Exercise aim |
All of the data goes into your copy exactly as written. Images do not.

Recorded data

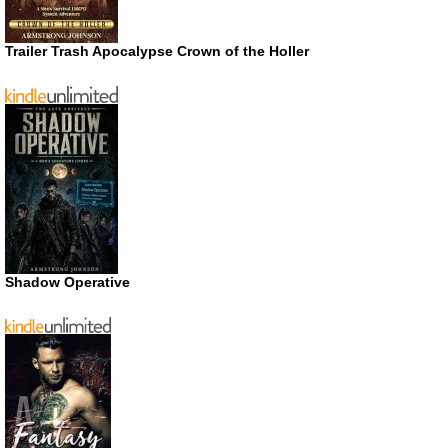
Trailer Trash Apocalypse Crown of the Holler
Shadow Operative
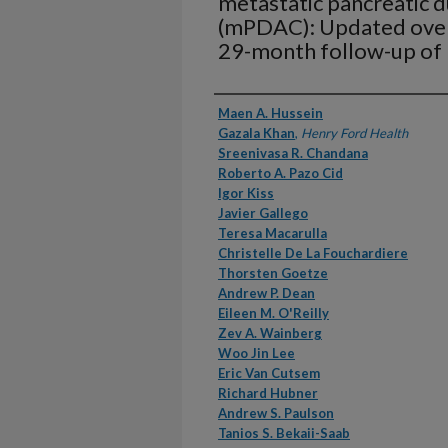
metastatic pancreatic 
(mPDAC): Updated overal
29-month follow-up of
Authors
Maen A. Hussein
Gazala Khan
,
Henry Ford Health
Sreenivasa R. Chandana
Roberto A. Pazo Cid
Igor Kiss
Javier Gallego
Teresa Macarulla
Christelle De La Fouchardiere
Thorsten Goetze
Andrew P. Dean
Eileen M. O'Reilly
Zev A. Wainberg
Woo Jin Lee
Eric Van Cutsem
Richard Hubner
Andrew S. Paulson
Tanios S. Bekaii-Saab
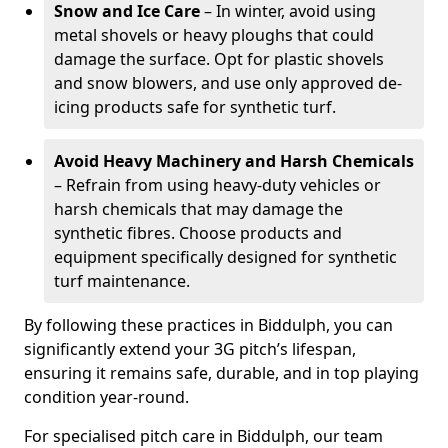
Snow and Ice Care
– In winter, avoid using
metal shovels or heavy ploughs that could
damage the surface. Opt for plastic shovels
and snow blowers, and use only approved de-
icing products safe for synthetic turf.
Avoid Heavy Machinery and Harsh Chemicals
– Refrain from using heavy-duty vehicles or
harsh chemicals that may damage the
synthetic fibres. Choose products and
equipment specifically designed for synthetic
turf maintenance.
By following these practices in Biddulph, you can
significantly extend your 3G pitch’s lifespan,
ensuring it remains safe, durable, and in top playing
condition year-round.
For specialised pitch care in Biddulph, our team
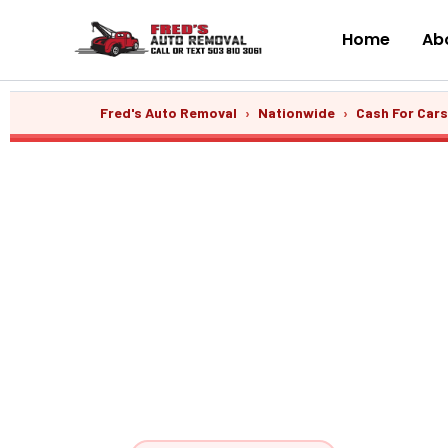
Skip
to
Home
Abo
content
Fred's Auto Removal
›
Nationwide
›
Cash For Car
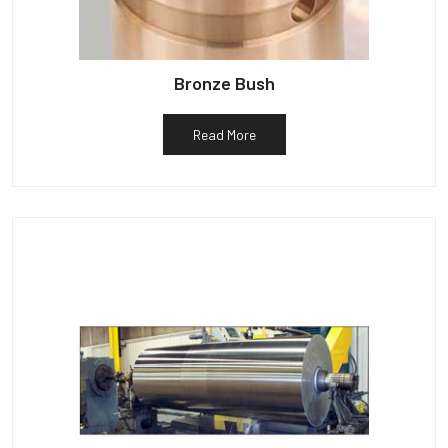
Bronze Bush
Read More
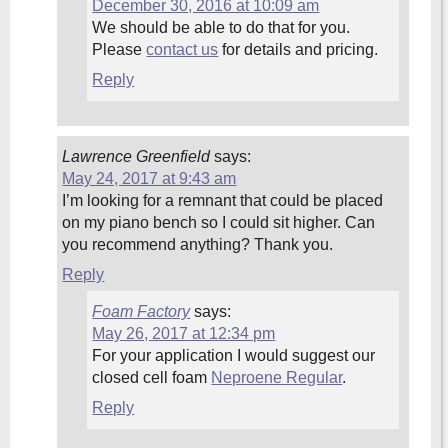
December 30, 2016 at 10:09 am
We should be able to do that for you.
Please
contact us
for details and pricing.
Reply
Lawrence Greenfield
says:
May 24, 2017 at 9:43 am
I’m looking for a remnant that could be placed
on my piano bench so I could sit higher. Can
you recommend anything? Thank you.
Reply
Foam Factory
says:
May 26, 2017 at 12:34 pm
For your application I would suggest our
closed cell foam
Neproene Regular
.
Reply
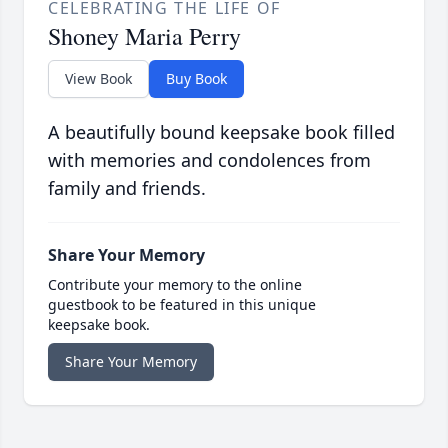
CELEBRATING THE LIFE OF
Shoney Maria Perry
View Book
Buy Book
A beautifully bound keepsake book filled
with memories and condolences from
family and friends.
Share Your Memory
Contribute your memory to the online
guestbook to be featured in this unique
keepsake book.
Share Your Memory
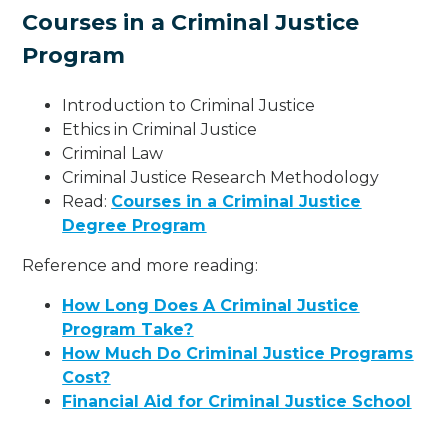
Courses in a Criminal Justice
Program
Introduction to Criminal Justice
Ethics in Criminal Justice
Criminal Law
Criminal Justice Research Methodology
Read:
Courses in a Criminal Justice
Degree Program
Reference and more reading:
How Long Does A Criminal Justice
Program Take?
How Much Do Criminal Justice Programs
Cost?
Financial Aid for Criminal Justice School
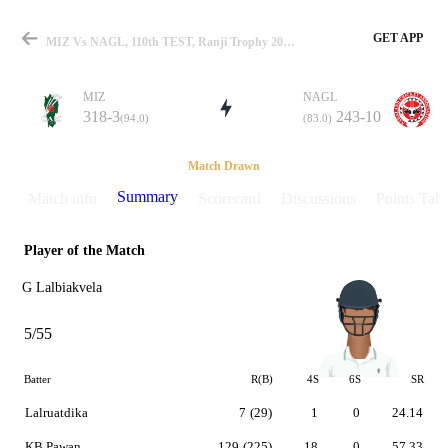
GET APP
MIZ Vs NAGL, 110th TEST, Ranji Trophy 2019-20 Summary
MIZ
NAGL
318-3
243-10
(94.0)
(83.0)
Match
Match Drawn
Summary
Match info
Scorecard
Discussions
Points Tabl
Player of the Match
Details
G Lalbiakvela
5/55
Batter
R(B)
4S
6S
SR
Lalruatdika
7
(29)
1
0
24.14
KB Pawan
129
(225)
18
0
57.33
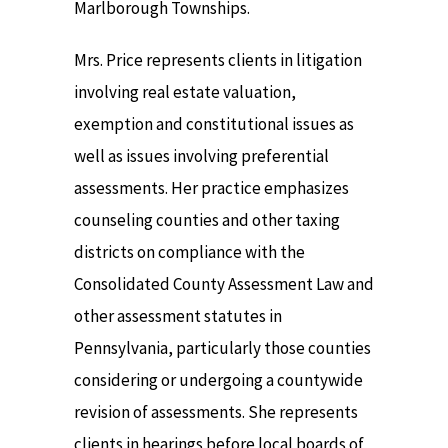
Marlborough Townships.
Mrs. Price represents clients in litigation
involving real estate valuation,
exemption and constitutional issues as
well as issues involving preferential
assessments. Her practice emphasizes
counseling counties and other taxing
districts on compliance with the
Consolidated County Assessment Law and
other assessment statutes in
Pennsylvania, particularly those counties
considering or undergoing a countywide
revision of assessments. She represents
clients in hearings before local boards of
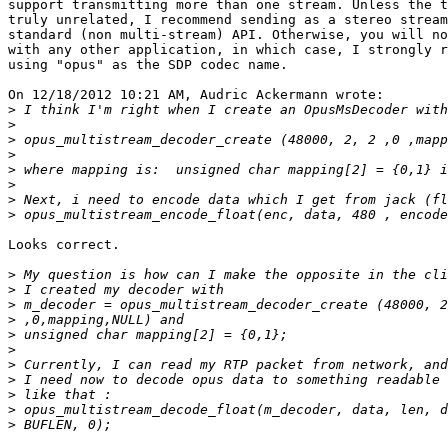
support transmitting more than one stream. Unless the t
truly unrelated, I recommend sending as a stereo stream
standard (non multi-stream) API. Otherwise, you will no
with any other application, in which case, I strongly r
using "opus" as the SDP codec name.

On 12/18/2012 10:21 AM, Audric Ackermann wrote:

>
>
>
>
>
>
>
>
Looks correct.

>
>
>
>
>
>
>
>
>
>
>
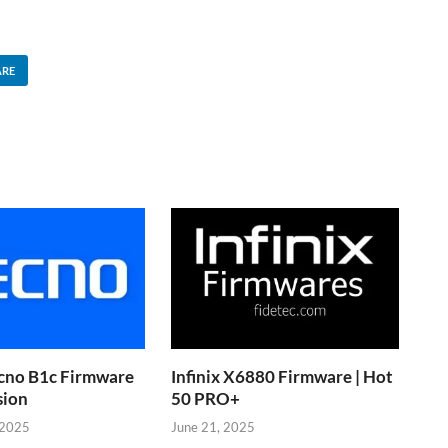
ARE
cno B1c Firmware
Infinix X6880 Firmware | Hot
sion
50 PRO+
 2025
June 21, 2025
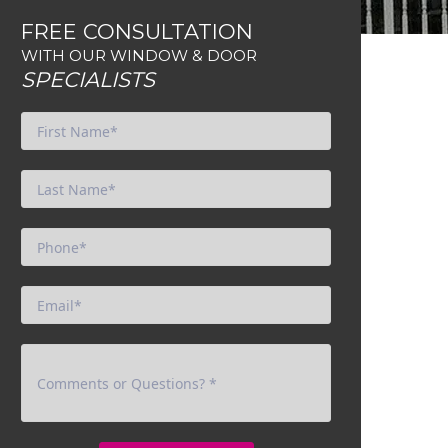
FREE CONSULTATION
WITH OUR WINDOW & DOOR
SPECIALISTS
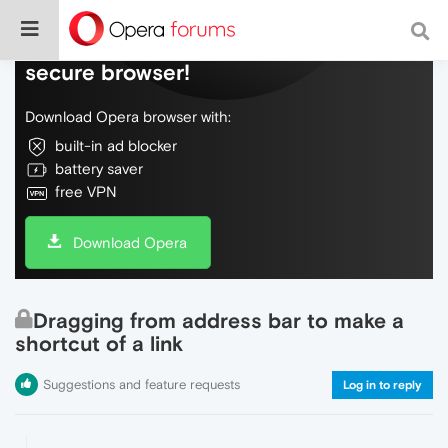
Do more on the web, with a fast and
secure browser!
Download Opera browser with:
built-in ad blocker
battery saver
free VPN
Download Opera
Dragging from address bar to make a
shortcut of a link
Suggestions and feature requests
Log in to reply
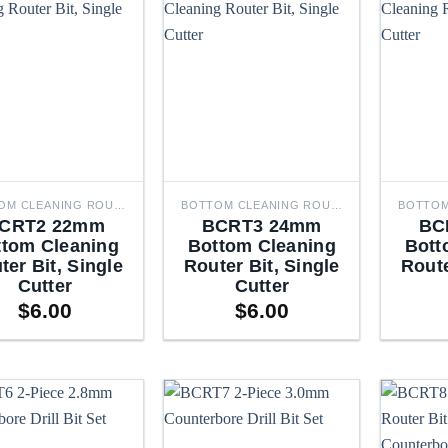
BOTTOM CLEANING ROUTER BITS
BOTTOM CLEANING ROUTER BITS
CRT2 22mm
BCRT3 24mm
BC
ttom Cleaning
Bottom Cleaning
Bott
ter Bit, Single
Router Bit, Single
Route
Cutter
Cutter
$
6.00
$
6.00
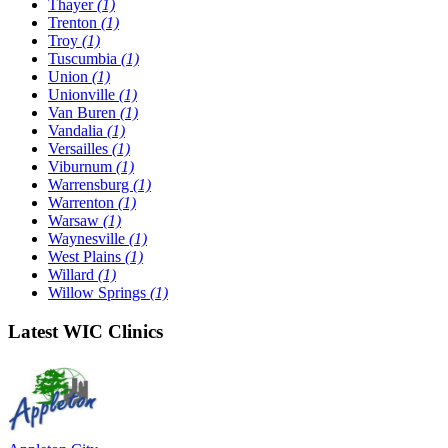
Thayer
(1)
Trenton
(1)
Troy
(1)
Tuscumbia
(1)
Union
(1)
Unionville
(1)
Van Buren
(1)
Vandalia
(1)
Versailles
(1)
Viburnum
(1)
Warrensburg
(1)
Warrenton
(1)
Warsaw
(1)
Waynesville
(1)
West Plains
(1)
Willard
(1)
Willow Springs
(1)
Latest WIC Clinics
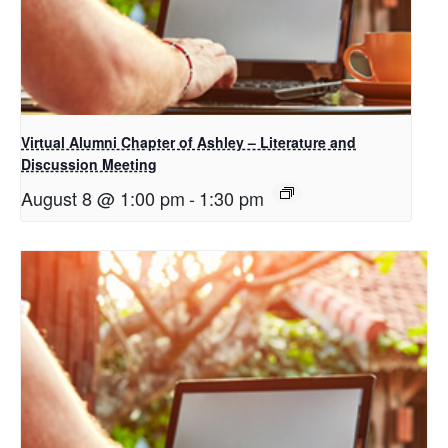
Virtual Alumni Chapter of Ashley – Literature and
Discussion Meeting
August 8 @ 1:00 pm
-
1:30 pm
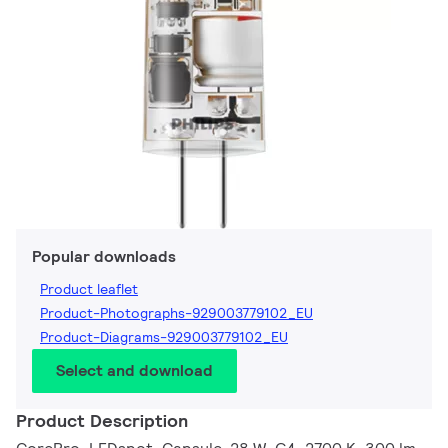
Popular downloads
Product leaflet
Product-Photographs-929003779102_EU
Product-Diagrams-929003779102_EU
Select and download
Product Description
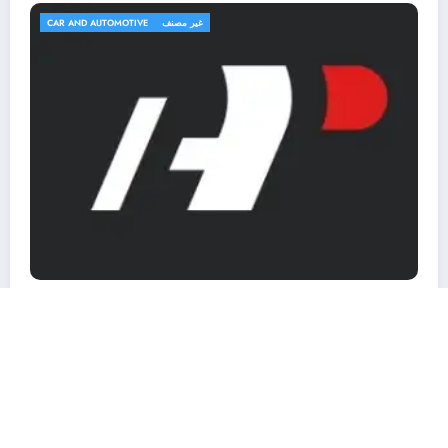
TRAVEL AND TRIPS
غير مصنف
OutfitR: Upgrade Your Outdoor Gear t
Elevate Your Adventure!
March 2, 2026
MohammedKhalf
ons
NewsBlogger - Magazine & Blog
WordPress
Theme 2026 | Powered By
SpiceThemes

Your solution |
Trailer Trash Apocalypse Crown of the Holler
Shadow Operative
metastatic pancreatic 
(mPDAC): Updated overal
29-month follow-up of
Authors
Maen A. Hussein
Gazala Khan
,
Henry Ford Health
Sreenivasa R. Chandana
Roberto A. Pazo Cid
Igor Kiss
Javier Gallego
Teresa Macarulla
Christelle De La Fouchardiere
Thorsten Goetze
Andrew P. Dean
Eileen M. O'Reilly
Zev A. Wainberg
Woo Jin Lee
Eric Van Cutsem
Richard Hubner
Andrew S. Paulson
Tanios S. Bekaii-Saab
Snow and Ice Care
– In winter, avoid using
metal shovels or heavy ploughs that could
damage the surface. Opt for plastic shovels
and snow blowers, and use only approved de-
icing products safe for synthetic turf.
Avoid Heavy Machinery and Harsh Chemicals
– Refrain from using heavy-duty vehicles or
harsh chemicals that may damage the
synthetic fibres. Choose products and
equipment specifically designed for synthetic
turf maintenance.
By following these practices in Biddulph, you can
significantly extend your 3G pitch’s lifespan,
ensuring it remains safe, durable, and in top playing
condition year-round.
For specialised pitch care in Biddulph, our team
Skip
to
Home
Abo
content
Fred's Auto Removal
›
Nationwide
›
Cash For Car
Bronze Bush
Read More
December 30, 2016 at 10:09 am
We should be able to do that for you.
Please
contact us
for details and pricing.
Reply
Lawrence Greenfield
says:
May 24, 2017 at 9:43 am
I’m looking for a remnant that could be placed
on my piano bench so I could sit higher. Can
you recommend anything? Thank you.
Reply
Foam Factory
says:
May 26, 2017 at 12:34 pm
For your application I would suggest our
closed cell foam
Neproene Regular
.
Reply
CELEBRATING THE LIFE OF
Shoney Maria Perry
View Book
Buy Book
A beautifully bound keepsake book filled
with memories and condolences from
family and friends.
Share Your Memory
Contribute your memory to the online
guestbook to be featured in this unique
keepsake book.
Share Your Memory
Courses in a Criminal Justice
Program
Introduction to Criminal Justice
Ethics in Criminal Justice
Criminal Law
Criminal Justice Research Methodology
Read:
Courses in a Criminal Justice
Degree Program
Reference and more reading:
How Long Does A Criminal Justice
Program Take?
How Much Do Criminal Justice Programs
Cost?
Financial Aid for Criminal Justice School
GET APP
MIZ Vs NAGL, 110th TEST, Ranji Trophy 2019-20 Summary
MIZ
NAGL
318-3
243-10
(94.0)
(83.0)
Match
Match Drawn
Summary
Match info
Scorecard
Discussions
Points Tabl
Player of the Match
Details
G Lalbiakvela
5/55
Batter
R(B)
4S
6S
SR
Lalruatdika
7
(29)
1
0
24.14
KB Pawan
129
(225)
18
0
57.33
Marlborough Townships.
Mrs. Price represents clients in litigation
involving real estate valuation,
exemption and constitutional issues as
well as issues involving preferential
assessments. Her practice emphasizes
counseling counties and other taxing
districts on compliance with the
Consolidated County Assessment Law and
other assessment statutes in
Pennsylvania, particularly those counties
considering or undergoing a countywide
revision of assessments. She represents
clients in hearings before local boards of
support transmitting more than one stream. Unless the t
truly unrelated, I recommend sending as a stereo stream
standard (non multi-stream) API. Otherwise, you will no
with any other application, in which case, I strongly r
using "opus" as the SDP codec name.

On 12/18/2012 10:21 AM, Audric Ackermann wrote:

>
>
>
>
>
>
>
>
Looks correct.

>
>
>
>
>
>
>
>
>
>
>
ARE
cno B1c Firmware
Infinix X6880 Firmware | Hot
sion
50 PRO+
 2025
June 21, 2025
FREE CONSULTATION
WITH OUR WINDOW & DOOR
SPECIALISTS
Do more on the web, with a fast and
secure browser!
Download Opera browser with:
built-in ad blocker
battery saver
free VPN
Download Opera
Dragging from address bar to make a
shortcut of a link
Suggestions and feature requests
Log in to reply
BOTTOM CLEANING ROUTER BITS
BOTTOM CLEANING ROUTER BITS
CRT2 22mm
BCRT3 24mm
BC
ttom Cleaning
Bottom Cleaning
Bott
ter Bit, Single
Router Bit, Single
Route
Cutter
Cutter
$
6.00
$
6.00
Thayer
(1)
Trenton
(1)
Troy
(1)
Tuscumbia
(1)
Union
(1)
Unionville
(1)
Van Buren
(1)
Vandalia
(1)
Versailles
(1)
Viburnum
(1)
Warrensburg
(1)
Warrenton
(1)
Warsaw
(1)
Waynesville
(1)
West Plains
(1)
Willard
(1)
Willow Springs
(1)
Latest WIC Clinics
Virtual Alumni Chapter of Ashley – Literature and
Discussion Meeting
August 8 @ 1:00 pm
-
1:30 pm
Popular downloads
Product leaflet
Product-Photographs-929003779102_EU
Product-Diagrams-929003779102_EU
Select and download
Product Description
TRAVEL AND TRIPS
غير مصنف
OutfitR: Upgrade Your Outdoor Gear t
Elevate Your Adventure!
March 2, 2026
MohammedKhalf
ons
NewsBlogger - Magazine & Blog
WordPress
Theme 2026 | Powered By
SpiceThemes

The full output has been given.